Archives of Family Medicine and General Practice

ISSN: 2578-6539

CASE REPORT | VOLUME 4 | ISSUE 1 | DOI: 10.36959/577/488 OPEN ACCESS

Clinical Case: Casual Finding of Part of an Intubation Guide after its Use for Exchange and Placement of Double Light Tube

Sepúlveda Haro E, Romero Molina S, Molina Ruiz JC, Bueno García MS, Gil Morata E, Fontaneda Heredia A, Baena Lopez M, Raigón Ponferrada A, Ramirez Aliaga M, Escalona Belmonte JJ, Guerrero Orriach JL* and Cruz Mañas J

  • Sepúlveda Haro E 1
  • Romero Molina S 1
  • Molina Ruiz JC 1
  • Bueno García MS 1
  • Gil Morata E 1
  • Fontaneda Heredia A 1
  • Baena Lopez M 1
  • Raigón Ponferrada A 1
  • Ramirez Aliaga M 1
  • Escalona Belmonte JJ 1
  • Guerrero Orriach JL 1*
  • Cruz Mañas J 1
  • Department of Anaesthesiology, Virgen de la Victoria University Hospital, Malaga, Spain

Sepúlveda HE, Romero MS, Molina RJC, et al. (2019) Clinical Case: Casual Finding of Part of an Intubation Guide after its Use for Exchange and Placement of Double Light Tube. Arch Fam Med Gen Pract 4(1):90-91.

Accepted: September 10, 2019 | Published Online: September 12, 2019

Clinical Case: Casual Finding of Part of an Intubation Guide after its Use for Exchange and Placement of Double Light Tube

A difficult airway is defined as a clinical situation in which a trained anesthesiologist has difficulties to ventilate a patient with a face mask, difficulties for endotracheal intubation, or both. Intubation with a double lumen tube (DLT) may be more difficult than an equivalent intubation with a single-lumen tracheal tube because of its greater external diameter, stiffness and concavity, so its use is not recommended as a technique of initiation in patients with VAD [1].

Rubber elastic gum introducers are established as an aid for intubation. They are mainly indicated in cases of difficulty in intubation by bad laringoscopic vision.
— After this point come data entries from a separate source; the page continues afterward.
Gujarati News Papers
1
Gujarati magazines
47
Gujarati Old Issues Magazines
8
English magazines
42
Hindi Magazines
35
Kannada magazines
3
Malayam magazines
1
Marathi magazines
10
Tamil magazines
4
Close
Most of the algorithms contemplate the use of this type of guides, because it is demonstrated its efficacy in situations of difficult intubation.

Frova®, is a device used as a guide, which allows oxygenation by continuous flow, spontaneous ventilation with capnography wave or assisted ventilation.
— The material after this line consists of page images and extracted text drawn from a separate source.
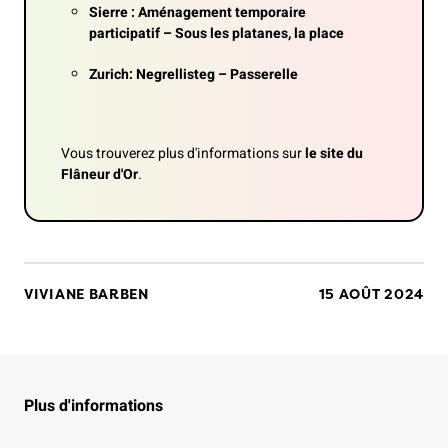
Sierre : Aménagement temporaire
participatif – Sous les platanes, la place
Zurich: Negrellisteg – Passerelle
Vous trouverez plus d'informations sur
le site du
Flâneur d'Or
.
VIVIANE BARBEN
15 AOÛT 2024
Plus d'informations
Partial obstructions of an endotracheal tube after successful intubation by foreign bodies from the equipment have been described before. We report a case that demonstrates a problem with one of these bugs, the Frova intubation introducer used to help insert a DLT [2-7].

Clinical Case


A 69-year-old woman with a history of ischemic heart disease, scheduled for aortocoronary bypass surgery of the internal mammary artery to the anterior descending artery by right anterior minithoracotomy without extracorporeal circulation.

After monitoring and anesthetic induction, direct laryngoscopy was performed, observing the larynx with a grade IIB of Cormack-Lehane with the BURP maneuver, and intubation was performed with a RĂ¼sch orotracheal tube with a single light of number 8, without needing guidance. The correct position is checked by chest inspection of the ventilation, auscultation, capnography curve and airway pressure, and the patient is ventilated correctly. For the placement of the double lumen tube, necessary for the pulmonary block during this type of intervention, the orotracheal tube is exchanged for a left double lumen tube of 37 F, using a Frova introducer as a guide (Cook Medical, Bjaeverskov, Denmark) without incidents.
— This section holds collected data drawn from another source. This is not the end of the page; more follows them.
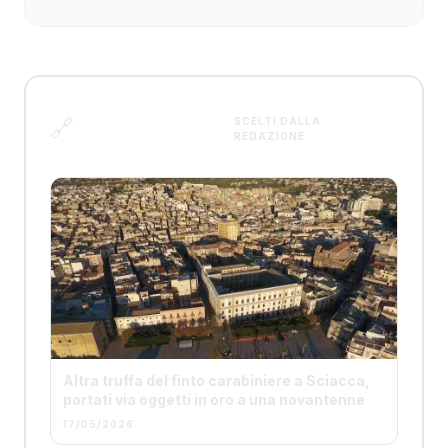
Articoli
🔗
SCELTI DALLA
REDAZIONE
correlati
Altra truffa del finto carabiniere a Sciacca,
portati via oggetti in oro a una novantenne
17/05/2026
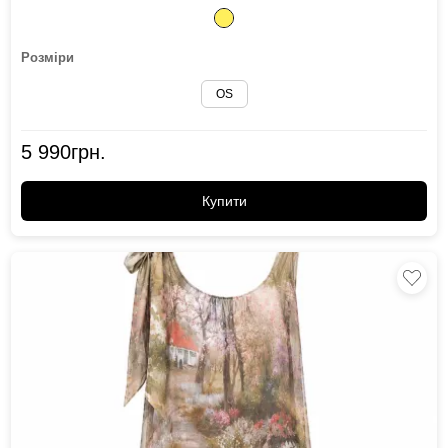
Розміри
OS
5 990
грн.
Купити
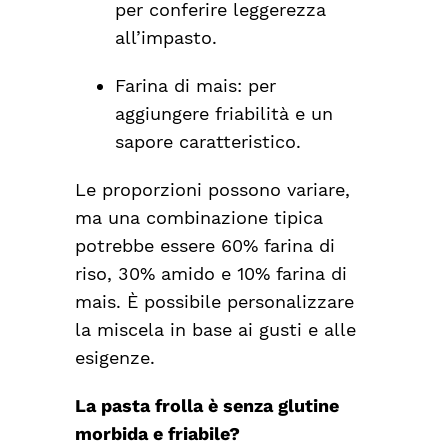
per conferire leggerezza
all’impasto.
Farina di mais
: per
aggiungere friabilità e un
sapore caratteristico.
Le proporzioni possono variare,
ma una combinazione tipica
potrebbe essere 60% farina di
riso, 30% amido e 10% farina di
mais. È possibile personalizzare
la miscela in base ai gusti e alle
esigenze.
La pasta frolla è senza glutine
morbida e friabile?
Subsequently, the position of the TDL is checked by means of fibroscopic visualization. Although the normality of the TDL is verified, a millimeter-shaped, filiform, bluish foreign body, located on the anterior side of the left bronchus light 1 cm from the tracheal carina, is evident (Figure 1). Its extraction is attempted by fibroscopic aspiration, without success. The use of fiberoptic bronchoscopy forceps is necessary for its removal, so due to the need to use a larger diameter fiberoptic bronchoscope, the change to an orotracheal tube of 8 mm in diameter was required. The foreign body was extracted with forceps by means of fibroscopic visualization, verifying that it corresponded to a millimeter piece of the Frova introducer detached during its use as an orotracheal tube exchanger.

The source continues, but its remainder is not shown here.